After the death of his father in 1845, Jansen and his older brother William (born ca. 1836) lived with his grandparents, Thomas Johnson (Jansen) (born 27 Apr 1777 in Shawangunk, New York), and Leah Bleynman Johnson (Jansen). On 8 November 1871 Jansen married Ellen McGrath (died 12 November 1918 in Shanghai) in a ceremony performed by Rev. William Henry Collins, a missionary of the Church Missionary Society, at the Church of Our Saviour, Hongkew, China, one of the first churches in Shanghai. Jansen and Ellen had seven children: Ellen Rachel (born 19 May 1873 in Shanghai; died 15 March 1955 in Alameda, California); Edith Mary (born 29 March 1874); Mabel (born 10 May 1875); John DeWitt (born 22 July 1876; died 1918); Grace; Edward Clinton (born 28 November 1878); and Catharine (born 5 November 1880).

==Career highlights==
Jansen left the United States on 7 August 1857, while still aged 16. Jansen was a merchant sailor, and colporteur in China's interior. From 1871 Jansen was resident in Shanghai, and was employed by the Imperial Maritime Customs.

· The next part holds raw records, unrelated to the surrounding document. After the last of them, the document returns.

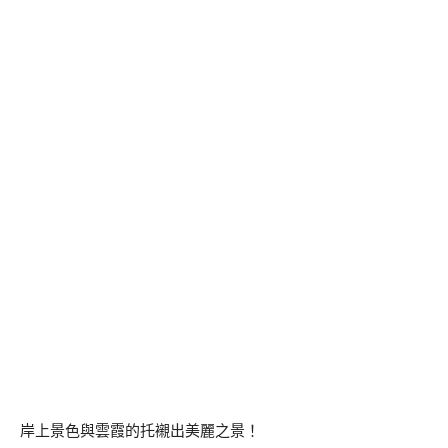
岸上景色與雲霞的托襯出美麗之景！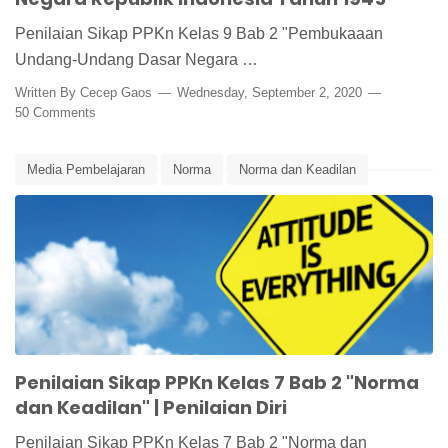
Penilaian Sikap PPKn Kelas 9 Bab 2 "Pembukaaan
Undang-Undang Dasar Negara …
Written By
Cecep Gaos
Wednesday, September 2, 2020
50 Comments
Media Pembelajaran
Norma
Norma dan Keadilan
Penilaian
Penilaian Diri
Penilaian Peserta Didik
Penilaian Sikap
PPKn
PPKn Kelas 7
Penilaian Sikap PPKn Kelas 7 Bab 2 "Norma
dan Keadilan" | Penilaian Diri
Penilaian Sikap PPKn Kelas 7 Bab 2 "Norma dan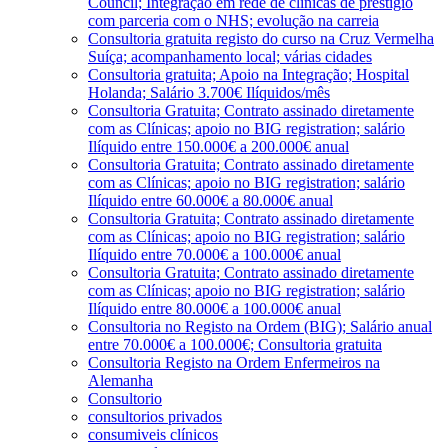
Council; Integração em rede de clínicas de prestígio
com parceria com o NHS; evolução na carreia
Consultoria gratuita registo do curso na Cruz Vermelha
Suíça; acompanhamento local; várias cidades
Consultoria gratuita; Apoio na Integração; Hospital
Holanda; Salário 3.700€ Ilíquidos/mês
Consultoria Gratuita; Contrato assinado diretamente
com as Clínicas; apoio no BIG registration; salário
Ilíquido entre 150.000€ a 200.000€ anual
Consultoria Gratuita; Contrato assinado diretamente
com as Clínicas; apoio no BIG registration; salário
Ilíquido entre 60.000€ a 80.000€ anual
Consultoria Gratuita; Contrato assinado diretamente
com as Clínicas; apoio no BIG registration; salário
Ilíquido entre 70.000€ a 100.000€ anual
Consultoria Gratuita; Contrato assinado diretamente
com as Clínicas; apoio no BIG registration; salário
Ilíquido entre 80.000€ a 100.000€ anual
Consultoria no Registo na Ordem (BIG); Salário anual
entre 70.000€ a 100.000€; Consultoria gratuita
Consultoria Registo na Ordem Enfermeiros na
Alemanha
Consultorio
consultorios privados
consumiveis clínicos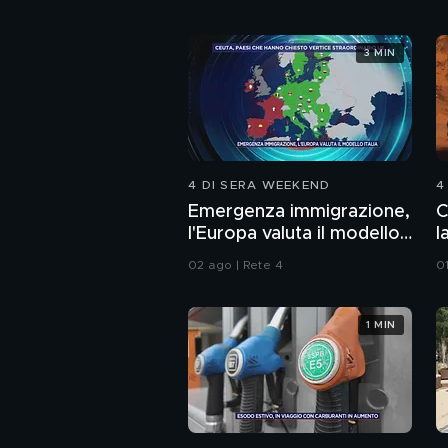
3 MIN
4 DI SERA WEEKEND
4
Emergenza immigrazione,
C
l'Europa valuta il modello
l
Italia
02 ago | Rete 4
0
1 MIN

===Astor House Hotel (1874-1894)===
By 1874 Jansen purchased the Astor House Hotel.

==Social activities==
Jansen was a polyglot, fluent in a number of Chinese dialects, and assisted in the preparation of an 1871 Pekinese-English dictionary.

===Church===
Jansen was a regular attender and member of the Church Committee of the Union Church, which had been located on the London Missionary Society compound on Shantung Road since 1864, and in a new church building erected in 1886 at a new site on the corner of Soochow (Suzhou) and Yuen-ming-yuen (Yuan Ming Yuan) Roads.

===Freemasonry===
Jansen was a founding member of the first American Freemason lodge in China, the Cosmopolitan Lodge (No. 428, S. C.), which began working in Shanghai in 1864. From 27 December 1891, he was the first District Deputy Grand Master. of that lodge, a position he held until his death in November 1894.

===Natural history===
Jansen had an interest in natural history. In 1870 he sent specimens from China to the American Museum of Natural History. Jansen also served as Honorary Curator of the Shanghai Museum, from about 1880.

Jansen was a member of the China Branch of the Royal Asiatic Society of Great Britain and Ireland from 1877 until his death in 1894.

===Shanghai Municipal Council===
According to his obituary, Jansen was "a painstaking and prominent member of the Municipal Council."

===United States Consular Court===
By October 1894 Jansen was an Associate judge on the United States Consular Court in Shanghai.

==Death==
On 6 November 1894, during an installation meeting of the lodge, Jansen "suddenly fell back in his chair, gave one or two gasps for breath" and died. On 8 November 1894 Jansen was buried in the New Cemetery of Shanghai. J.I. Miller eulogised Jansen:
speaking of Bro. Jansen as a 'typical Freemason, a just and upright man,' saying that, "His labours for the good of the Settlement and its public institutions are so well and widely known, that I will not dwell here upon them. Whatever he did, he did well."

On Sunday 11 November 1894 a memorial service was held at the Union Church, with the funeral sermon, based on Revelation 3:12, preached by Rev. John Stevens.